The Sumitomo Bank, Ltd.
The Sumitomo Bank, Ltd.
Assets: ¥45.08 trillion (US$360.7 billion)
Stock Index: Tokyo Osaka Nagoya Paris London
Once the banking division of one of Japan’s largest and oldest zaibatsu conglomerates, the Sumitomo Bank today is one of the most-highly valued companies in the world. It is also characterized by an obsession for becoming Japan’s largest bank, displacing such formidable competitors as Dai-Ichi Kangyo and the Fuji Bank. Sumitomo is the central coordinating body for the now-independent but former zaibatsu members of the Sumitomo group and has assumed the new identity of keiretsu (banking conglomerate).
The Sumitomo group of enterprises is one of the oldest surviving business entities in the world, dating to the early 1600s. Sumitomo was originally founded near Kyoto as a medicine and book shop. The discovery by a family member of a new method for copper smelting led the company into the expanding and highly profitable copper trade. The acquisition and development of large copper mines had made Sumitomo one of Japan’s largest companies by 1868, when battling clans restored the Meiji emperor to power.

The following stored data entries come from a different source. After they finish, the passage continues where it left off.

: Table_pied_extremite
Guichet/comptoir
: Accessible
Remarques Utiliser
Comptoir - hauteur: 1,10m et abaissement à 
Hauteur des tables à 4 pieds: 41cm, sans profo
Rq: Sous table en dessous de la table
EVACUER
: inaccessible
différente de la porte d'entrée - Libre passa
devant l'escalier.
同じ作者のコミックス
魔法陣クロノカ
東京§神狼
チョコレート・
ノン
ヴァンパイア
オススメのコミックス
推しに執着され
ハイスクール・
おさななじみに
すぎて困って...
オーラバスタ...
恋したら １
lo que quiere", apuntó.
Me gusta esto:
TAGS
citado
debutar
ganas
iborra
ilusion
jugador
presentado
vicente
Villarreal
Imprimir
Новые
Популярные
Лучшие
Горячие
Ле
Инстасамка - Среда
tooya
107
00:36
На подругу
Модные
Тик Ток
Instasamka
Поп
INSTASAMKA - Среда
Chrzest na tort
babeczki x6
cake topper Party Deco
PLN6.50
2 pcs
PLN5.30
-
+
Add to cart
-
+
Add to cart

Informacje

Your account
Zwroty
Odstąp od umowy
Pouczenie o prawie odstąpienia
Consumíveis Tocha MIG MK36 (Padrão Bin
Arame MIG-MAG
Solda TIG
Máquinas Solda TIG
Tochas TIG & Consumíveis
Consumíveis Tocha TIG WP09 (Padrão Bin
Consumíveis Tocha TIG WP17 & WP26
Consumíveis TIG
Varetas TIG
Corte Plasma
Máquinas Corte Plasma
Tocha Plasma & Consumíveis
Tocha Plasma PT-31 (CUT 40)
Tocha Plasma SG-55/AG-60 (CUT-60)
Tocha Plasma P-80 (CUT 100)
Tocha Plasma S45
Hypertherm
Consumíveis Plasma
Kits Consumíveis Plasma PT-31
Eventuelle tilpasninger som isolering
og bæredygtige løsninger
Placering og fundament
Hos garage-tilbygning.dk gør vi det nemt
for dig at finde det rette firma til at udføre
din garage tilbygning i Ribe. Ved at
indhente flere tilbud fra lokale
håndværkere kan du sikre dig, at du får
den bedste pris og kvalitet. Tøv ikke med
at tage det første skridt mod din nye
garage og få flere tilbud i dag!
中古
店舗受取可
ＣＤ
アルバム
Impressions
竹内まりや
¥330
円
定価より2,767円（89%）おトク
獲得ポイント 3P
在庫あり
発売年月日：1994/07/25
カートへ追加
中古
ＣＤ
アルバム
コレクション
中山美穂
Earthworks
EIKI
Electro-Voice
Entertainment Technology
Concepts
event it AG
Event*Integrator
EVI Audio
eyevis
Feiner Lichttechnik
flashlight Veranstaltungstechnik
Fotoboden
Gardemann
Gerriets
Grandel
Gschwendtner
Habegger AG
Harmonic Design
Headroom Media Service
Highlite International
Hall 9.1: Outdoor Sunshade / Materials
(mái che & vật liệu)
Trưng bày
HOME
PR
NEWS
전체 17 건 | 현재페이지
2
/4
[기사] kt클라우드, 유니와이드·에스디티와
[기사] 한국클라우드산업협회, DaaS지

Although Sumitomo supported the losing side in that struggle, the company managed to develop good relations with the new government and later purchased some state enterprises as part of a national modernization campaign. As the company grew, Sumitomo’s director general, Teigo Iba, advocated diversification into new fields of business. Flush with money from Sumitomo’s copper operation, Iba set up a banking division in 1895 called the Sumitomo Bank.
Acting as the private banker for the ever-expanding Sumitomo enterprises, the Sumitomo Bank experienced smooth and rapid growth. In 1912, in need of further capital, the bank was incorporated and made a share offering. In doing so it became the first Sumitomo division to go public. Between 1916 and 1918 the bank established branch offices in San Francisco, Shanghai, Bombay, New York, and London, and an affiliate, the Sumitomo Bank of Hawaii.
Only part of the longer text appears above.